Sampran Riverside, formerly known as The Rose Garden certainly did not disappoint with an enormous range of dishes to delight the palate, there was deserts just waiting to be tried and fresh fruit, surely a gourmand’s paradise. This was followed by the Cultural Show showing traditional Thai village lifestyle and dances. Next stage was the journey to the Royal Benja Hotel, approximately thirty to forty kilometres away. Nothing like a relaxing drive through peak hour Bangkok traffic, after several “are we there yets” we finally crossed the Suphan Taksin Bridge over the Chao Prayo River. With two kilometers to go, it still takes an hour or more to reach our goal.
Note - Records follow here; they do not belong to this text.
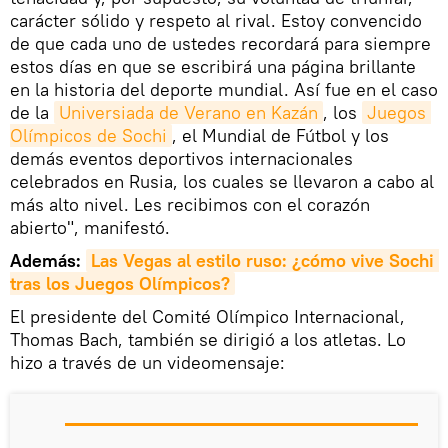
carácter sólido y respeto al rival. Estoy convencido
de que cada uno de ustedes recordará para siempre
estos días en que se escribirá una página brillante
en la historia del deporte mundial. Así fue en el caso
de la
Universiada de Verano en Kazán
, los
Juegos 
Olímpicos de Sochi
, el Mundial de Fútbol y los
demás eventos deportivos internacionales
celebrados en Rusia, los cuales se llevaron a cabo al
más alto nivel. Les recibimos con el corazón
abierto", manifestó.
Además:
Las Vegas al estilo ruso: ¿cómo vive Sochi 
tras los Juegos Olímpicos?
El presidente del Comité Olímpico Internacional,
Thomas Bach, también se dirigió a los atletas. Lo
hizo a través de un videomensaje: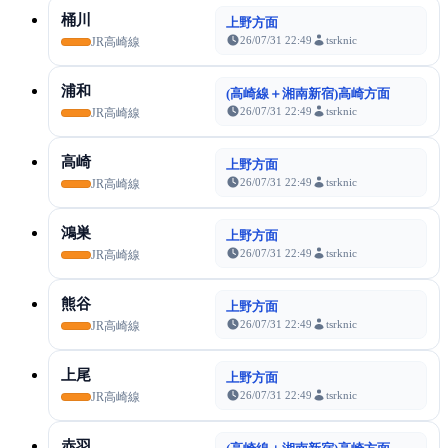
桶川
上野方面
26/07/31 22:49
tsrknic
JR高崎線
浦和
(高崎線＋湘南新宿)高崎方面
26/07/31 22:49
tsrknic
JR高崎線
高崎
上野方面
26/07/31 22:49
tsrknic
JR高崎線
鴻巣
上野方面
26/07/31 22:49
tsrknic
JR高崎線
熊谷
上野方面
26/07/31 22:49
tsrknic
JR高崎線
上尾
上野方面
26/07/31 22:49
tsrknic
JR高崎線
赤羽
Owing to our group breaking up the following day we hold our final day dinner to wrap the tour up and to thank all that travelled on the Quiet Lion Tour for 2017. A special note of thanks needs to go to Esperance Senior High School and their contingent of Students, Staff and Carers, to Melville Rotary Club and their sponsorship to Melville Senior High School, to Geraldton RSL and local sponsors for their contribution to send Students and Carers, the Three Springs District RSL and sponsors for the Students and Carers, the Peel Health Campus-Mandurah RSL-Holding family group for sponsoring cadets and the Lions Club of Wagin for their sponsorship. Every Student that attended the Quiet Lion Tour of 2017 had local sponsorships and we, the committee and members, thank everyone that helped make the QLT 2017 such a success.
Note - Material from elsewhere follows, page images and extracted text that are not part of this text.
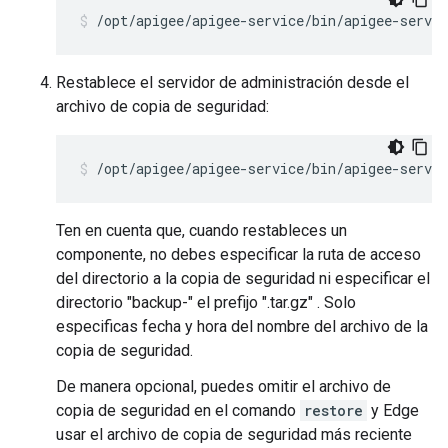
/opt/apigee/apigee-service/bin/apigee-servi
Restablece el servidor de administración desde el
archivo de copia de seguridad:
/opt/apigee/apigee-service/bin/apigee-servi
Ten en cuenta que, cuando restableces un
componente, no debes especificar la ruta de acceso
del directorio a la copia de seguridad ni especificar el
directorio "backup-" el prefijo ".tar.gz" . Solo
especificas fecha y hora del nombre del archivo de la
copia de seguridad.
De manera opcional, puedes omitir el archivo de
copia de seguridad en el comando
restore
y Edge
usar el archivo de copia de seguridad más reciente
A very special thank you must go to the family of Mr Neil MacPherson OAM for the care and attention given to Neil and enabling him to be available to give the PoW Address at the Wreath Laying Ceremony and to be able to relate his time on the Railway as a PoW to the younger members of our group, and a big thanks to Neil for being with us once again.

Day Eleven

A free day for shopping and rounding up souvenirs and gifts to take to loved ones at home and to see some of the sights of Bangkok. The Students were looked after by their supervisors and had a successful day. Sydney travellers had to leave at 3:30pm for the airport and Melbourne and Brisbane travellers left at 8:00pm, which only left those going to Perth leaving at 4:30am the next morning.

Another successful tour completed and now we plan for 2018.